After spending time in China, Professor Baviera returned to the University of the Philippines Diliman for an MA in Asian studies (1987) and later a doctorate in political science (2003). She served as both a professor and dean of the Asian Centre at the same institution, as well as lecturing at the National Defense College of the Philippines.

The author of many books, including Regional Security in East Asia: Challenges to Cooperation and Community Building (2008), and, from 2010, editor-in-chief of Asian Politics & Policy, she was invited to deliver papers about China in Australia and throughout Asia. Her advice to aspiring China watchers was simple: “Do not be emotionally invested in the subject of your study; you should try to maintain objectivity at all times, which can be quite difficult given the state of ties today.”

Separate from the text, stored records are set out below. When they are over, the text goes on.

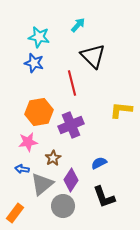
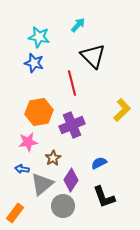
yellow L-shape: moved 1 px right; rotated 130 degrees clockwise
purple cross: moved 1 px right
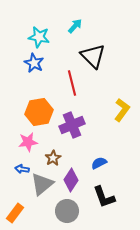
cyan arrow: moved 3 px left, 1 px down
blue star: rotated 12 degrees clockwise
yellow L-shape: rotated 10 degrees counterclockwise
gray circle: moved 4 px right, 5 px down
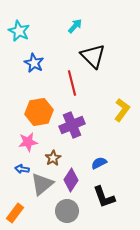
cyan star: moved 20 px left, 6 px up; rotated 15 degrees clockwise
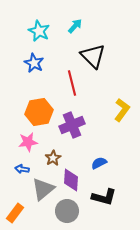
cyan star: moved 20 px right
purple diamond: rotated 30 degrees counterclockwise
gray triangle: moved 1 px right, 5 px down
black L-shape: rotated 55 degrees counterclockwise
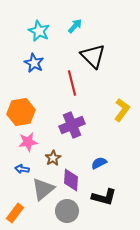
orange hexagon: moved 18 px left
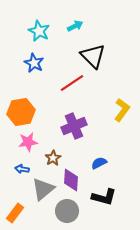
cyan arrow: rotated 21 degrees clockwise
red line: rotated 70 degrees clockwise
purple cross: moved 2 px right, 1 px down
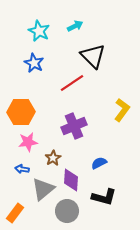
orange hexagon: rotated 8 degrees clockwise
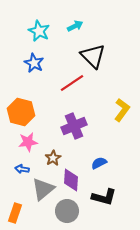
orange hexagon: rotated 16 degrees clockwise
orange rectangle: rotated 18 degrees counterclockwise
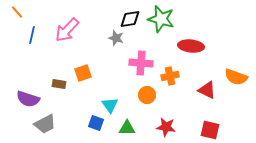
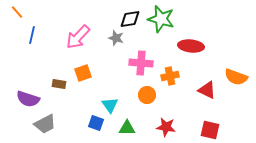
pink arrow: moved 11 px right, 7 px down
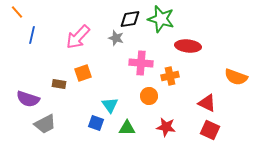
red ellipse: moved 3 px left
red triangle: moved 13 px down
orange circle: moved 2 px right, 1 px down
red square: rotated 12 degrees clockwise
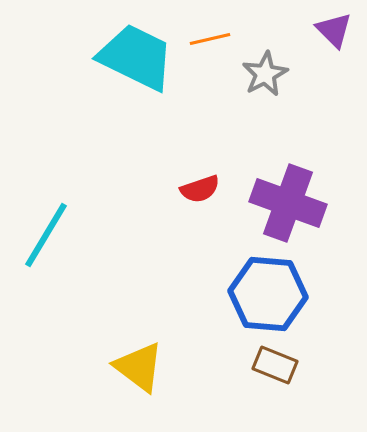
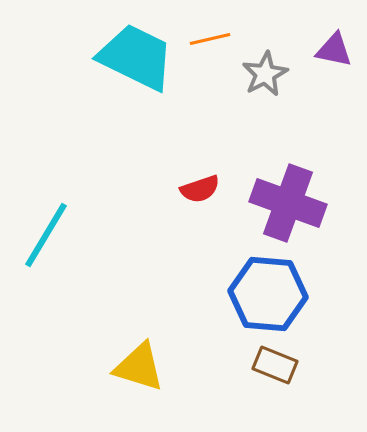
purple triangle: moved 20 px down; rotated 33 degrees counterclockwise
yellow triangle: rotated 20 degrees counterclockwise
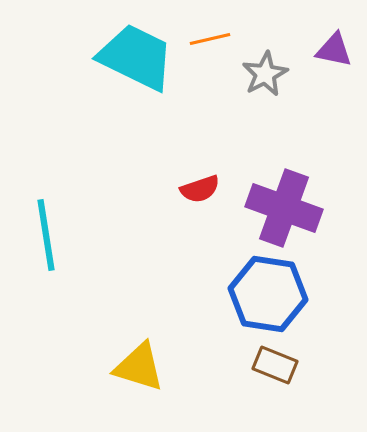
purple cross: moved 4 px left, 5 px down
cyan line: rotated 40 degrees counterclockwise
blue hexagon: rotated 4 degrees clockwise
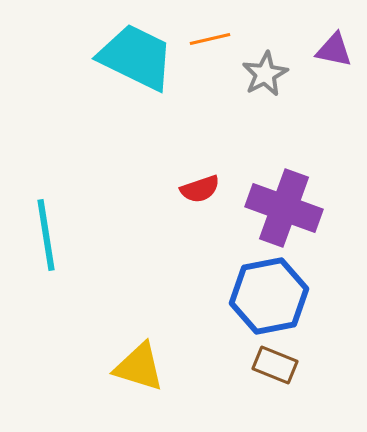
blue hexagon: moved 1 px right, 2 px down; rotated 20 degrees counterclockwise
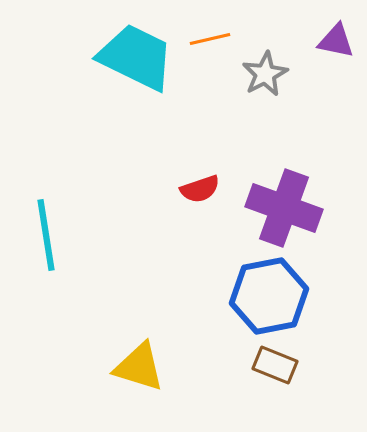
purple triangle: moved 2 px right, 9 px up
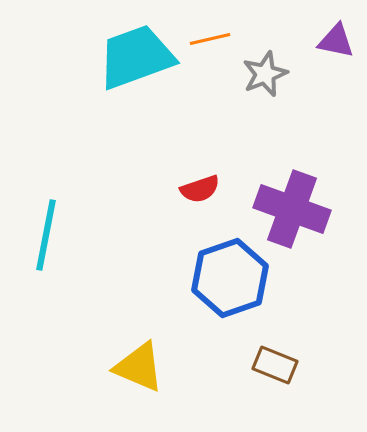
cyan trapezoid: rotated 46 degrees counterclockwise
gray star: rotated 6 degrees clockwise
purple cross: moved 8 px right, 1 px down
cyan line: rotated 20 degrees clockwise
blue hexagon: moved 39 px left, 18 px up; rotated 8 degrees counterclockwise
yellow triangle: rotated 6 degrees clockwise
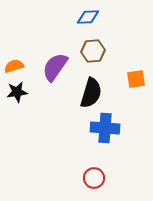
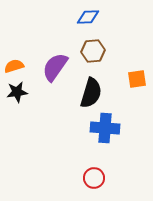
orange square: moved 1 px right
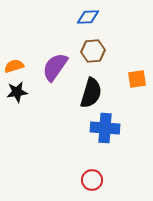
red circle: moved 2 px left, 2 px down
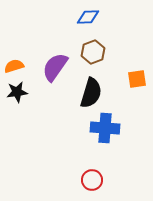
brown hexagon: moved 1 px down; rotated 15 degrees counterclockwise
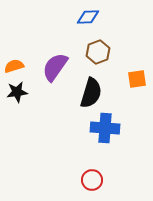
brown hexagon: moved 5 px right
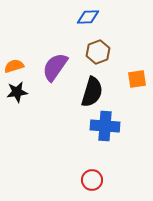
black semicircle: moved 1 px right, 1 px up
blue cross: moved 2 px up
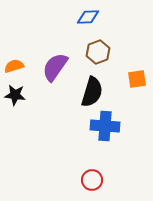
black star: moved 2 px left, 3 px down; rotated 15 degrees clockwise
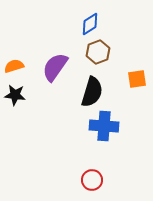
blue diamond: moved 2 px right, 7 px down; rotated 30 degrees counterclockwise
blue cross: moved 1 px left
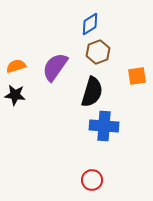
orange semicircle: moved 2 px right
orange square: moved 3 px up
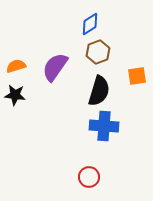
black semicircle: moved 7 px right, 1 px up
red circle: moved 3 px left, 3 px up
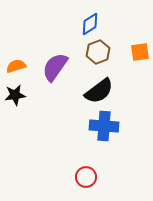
orange square: moved 3 px right, 24 px up
black semicircle: rotated 36 degrees clockwise
black star: rotated 15 degrees counterclockwise
red circle: moved 3 px left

Jaime FlorCruz, now a visiting professor at Peking University, was a student with Professor Baviera there in the 1980s.

“As a scholar, she was rigorous and yet humble in her research,” he said. “She acknowledged what she did not know or understand – and single-mindedly looked for answers. Aileen’s Peking University experience gave her a distinct ‘rear-view mirror’ of China which guided her as a China-watcher. That enabled her to discern the complexities and nuances whenever she analysed what’s going on in China and how [it] impacted global affairs.”

Professor Baviera was seemingly exposed to Covid-19 at a conference in Paris. She died of severe pneumonia on 21 March.